Data subscript

The following fragment crashes:

import Foundation

let foo = Data([0, 1, 2, 3, 4, 5, 6, 7, 8, 9])
print(foo.indices) // 0..<10

var bar: Data = foo[5...7]
print(bar.indices) // 5..<8
assert(bar.count == 3)

let fix = false
if fix {
    bar = Data(bar) // fix
    print(bar.indices) // 0..<3
    assert(bar.count == 3)
}

assert(bar == Data([5, 6, 7]))
let baz = bar[0...1] // crash: EXC_BAD_INSTRUCTION
assert(baz == Data([5, 6]))
print("done")

It demonstrates how easy it is to shoot yourself into the foot by using subscripts of subscripts of Data.

Despite the result of "foo[5...7]" is typed to return "Data" it is some sort of data range, which you can convert into the real Data via the explicit "Data(xxx)" initialiser.

Shouldn't Data subscript return a different type, like Subdata (similar to Substring) or DataSlice (similar to Array)? Or is this just a bug in Data that shouldn't occur in the first place?

Data is its own SubSequence, and the behavior shown above is the consequence of that decision because of how indices are shared between subsequences and their parent sequences. It's not ergonomic, but the design decision has been made and can't be changed now, so it's what we're stuck with.

3 Likes

It's important to clarify that this is more of a consequence of how slice indices work than how Data works. Data adds an extra layer of weirdness due to being self-slicing, but the basic indexing behavior described here happens with any collection type.

The only thing that really changes if you sub say, Array for Data is that you can't assign foo[5...7] to an Array.

3 Likes

I know many developers who avoid numeric indexes for that very reason. If you wrap the index in a struct, it's more awkward, but it's also harder to misuse.
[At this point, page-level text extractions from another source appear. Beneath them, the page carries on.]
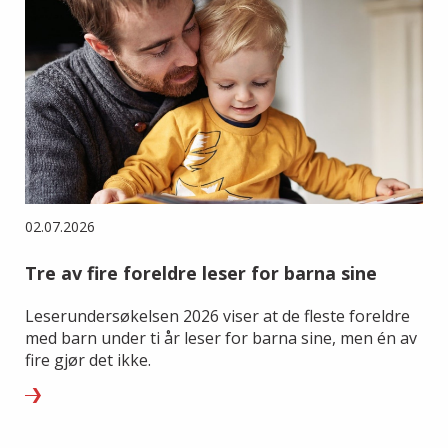
02.07.2026
Tre av fire foreldre leser for barna sine
Leserundersøkelsen 2026 viser at de fleste foreldre
med barn under ti år leser for barna sine, men én av
fire gjør det ikke.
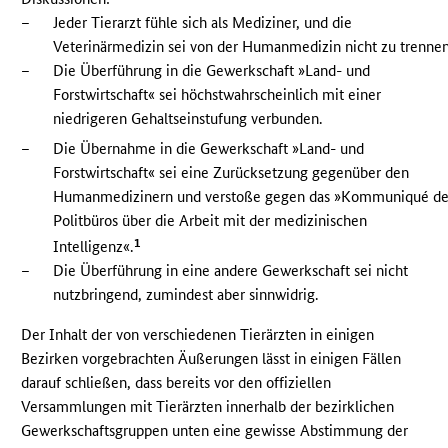
–
Jeder Tierarzt fühle sich als Mediziner, und die
Veterinärmedizin sei von der Humanmedizin nicht zu trennen
–
Die Überführung in die Gewerkschaft »Land- und
Forstwirtschaft« sei höchstwahrscheinlich mit einer
niedrigeren Gehaltseinstufung verbunden.
–
Die Übernahme in die Gewerkschaft »Land- und
Forstwirtschaft« sei eine Zurücksetzung gegenüber den
Humanmedizinern und verstoße gegen das »Kommuniqué de
Politbüros über die Arbeit mit der medizinischen
1
Intelligenz«.
–
Die Überführung in eine andere Gewerkschaft sei nicht
nutzbringend, zumindest aber sinnwidrig.
Der Inhalt der von verschiedenen Tierärzten in einigen
Bezirken vorgebrachten Äußerungen lässt in einigen Fällen
darauf schließen, dass bereits vor den offiziellen
Versammlungen mit Tierärzten innerhalb der bezirklichen
Gewerkschaftsgruppen unten eine gewisse Abstimmung der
As a bonus, since you already ate the ergonomic cost, you can use compact or unsigned integers for your internal indices. There can be a variety of benefits from doing that.

1 Like

I'd say (and that's purely IMHO!) we'd deprecate Data at some point, or lower it into standard library (along with purifying the type). My Rust colleagues frequently ask me "why special Data instead of Array<UInt8> ?" and while I have some answers to them I must admit those answers are not too convincing even for myself.
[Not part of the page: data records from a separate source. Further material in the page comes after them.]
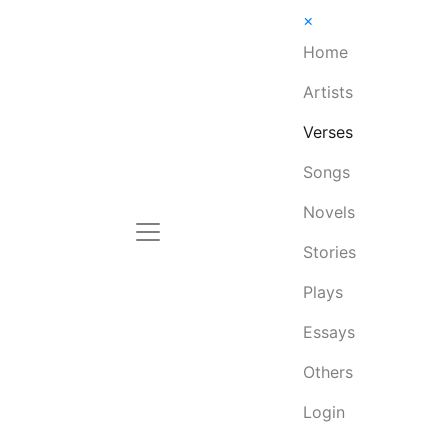
×
Home
Artists
Verses
Songs
Novels
Stories
Plays
Essays
Others
Login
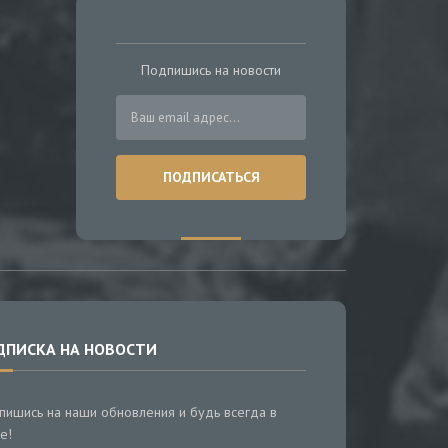
Подпишись на новости
ДПИСКА НА НОВОСТИ
пишись на наши обновления и будь всегда в
е!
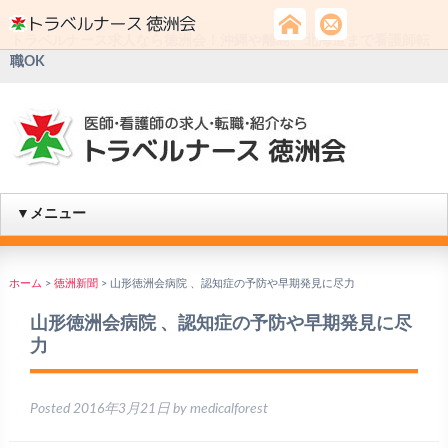
トラベルナース求人なら徳洲会！沖縄や離島、北海道まで看護師転
職OK
▼メニュー
ホーム
>
徳洲新聞
>
山形徳洲会病院 、認知症の予防や早期発見に尽力
山形徳洲会病院 、認知症の予防や早期発見に尽
力
Posted
2016年3月21日
by
medicalforest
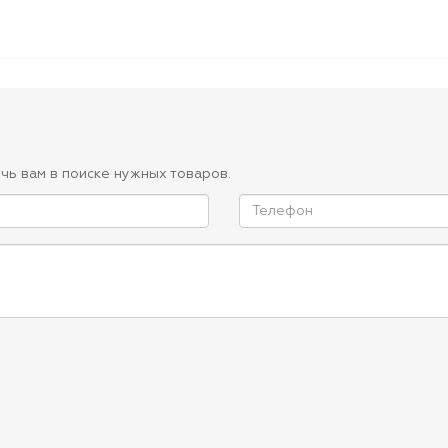
чь вам в поиске нужных товаров.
BTW, I remember we had some meta guidelines in swift like "if it wasn't in the language today would we introduce it" and perhaps "if we did it today would we do it this way" (not quite sure about the latter) - is there a list of these swift guiding principles somewhere, historic and current?
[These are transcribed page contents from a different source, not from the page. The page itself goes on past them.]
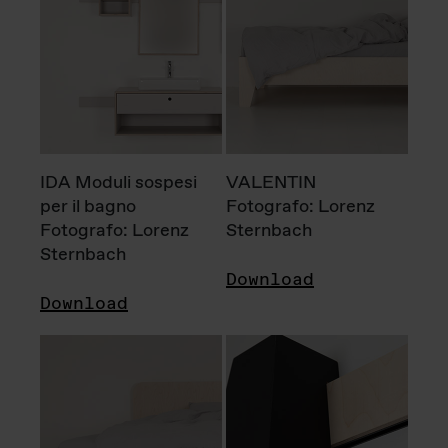
IDA Moduli sospesi
VALENTIN
per il bagno
Fotografo: Lorenz
Fotografo: Lorenz
Sternbach
Sternbach
Download
Download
Yep, and that's the very bit that's crucial: if I attempt to, say, pass the result of array range subscript into a method that wants Array I'd be notified right there and then about the type mismatch, at which point I'd have to make a decision of whether to convert subscript result into Array (and pay the corresponding conversion price) or adjust the code to use Array slice (perhaps more complicated but more optimal).

Not exactly what you meant but here's a subscript wrapper that converts integer indices inside:

extension Data {
    subscript(in range: Range<Int>) -> Data {
        self[index(startIndex, offsetBy: range.lowerBound) ..< index(startIndex, offsetBy: range.upperBound)]
    }
    subscript(in range: ClosedRange<Int>) -> Data {
        self[index(startIndex, offsetBy: range.lowerBound) ... index(startIndex, offsetBy: range.upperBound)]
    }
}

let foo = Data([0, 1, 2, 3, 4, 5, 6, 7, 8, 9])
var bar: Data = foo[5...7]
assert(bar == Data([5, 6, 7]))
//let baz = bar[0..<2] // Thread 1: EXC_BAD_INSTRUCTION (code=EXC_I386_INVOP, subcode=0x0)
//let baz = bar[0...1] // Fatal error: Out of bounds: index < startIndex
let baz = bar[in: 0...1] // ok
assert(baz == Data([5, 6]))
print("done")

I guess to enhance that further I can implement my own "DataSlice" and make "subscript(in:)" return that type instead of Data. Then implement relevant Data's methods/properties in DataSlice (those would route the calls to the underlying Data value, converting indices appropriately). Quite some work.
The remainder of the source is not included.